Implement Yaroslavskiy-Bentley-Bloch Quicksort.

rust-ndarray / ndarray-stats

Statistical routines for ndarray

https://docs.rs/ndarray-stats

Apache License 2.0

201 stars 25 forks source link

Implement Yaroslavskiy-Bentley-Bloch Quicksort. #80

Closed n3vu0r closed 1 year ago

n3vu0r commented 3 years ago

This is a dual pivot 3-way quick sort which is less likely to run into worst cases which can end in stack overflows for large arrays.

The previous single pivot 2-way quick sort used by the FreedmanDiaconis strategy overflows its stack with this NPY array.

n3vu0r commented 3 years ago

I will test also for same elements and refactor this PR as soon as I have time.

n3vu0r commented 3 years ago

Since we keep the single-pivot partitioning method, I've implemented a variant of Sesquickselect. It suggests the optimal pivot selection from fixed size samples wrt to the relative sought rank index / length and also switches from dual-pivot to single-pivot partitioning for extreme sought ranks (page 17, figure 3). The benches show speed up with adaptive pivot sampling and with smaller recursion cutoff thresholds, at least on my machine. For the bulk version, I kept the recommended skewed pivots for Quicksort in my assumption that multiple indexes change the characteristics from Quickselect towards Quicksort (and there is no single sought rank).

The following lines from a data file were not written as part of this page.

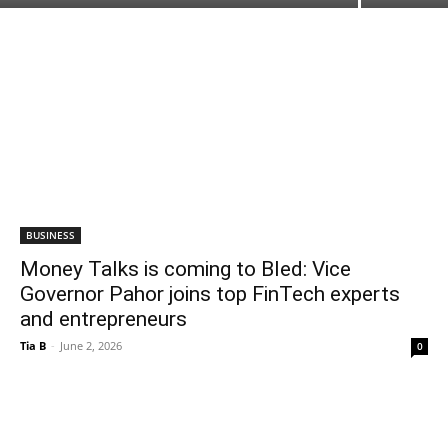
BUSINESS
Money Talks is coming to Bled: Vice
Governor Pahor joins top FinTech experts
and entrepreneurs
Tia B
-
June 2, 2026
0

It works well with equal element arrays and with sorted and reversely sorted arrays. Tested up to 1_000_000 elements.

I would suggest to make sample_mut() generic over the sample size via const_generics if an MSRV of 1.51 is fine?

The sampling does not have to be equally spaced, could also be randomized. I have no favorite yet.

n3vu0r commented 3 years ago

I used adaptive pivot sampling for the bulk version as well but only for branches with a single index remaining. I dunno how the benches are configured but would like to add larger input arrays.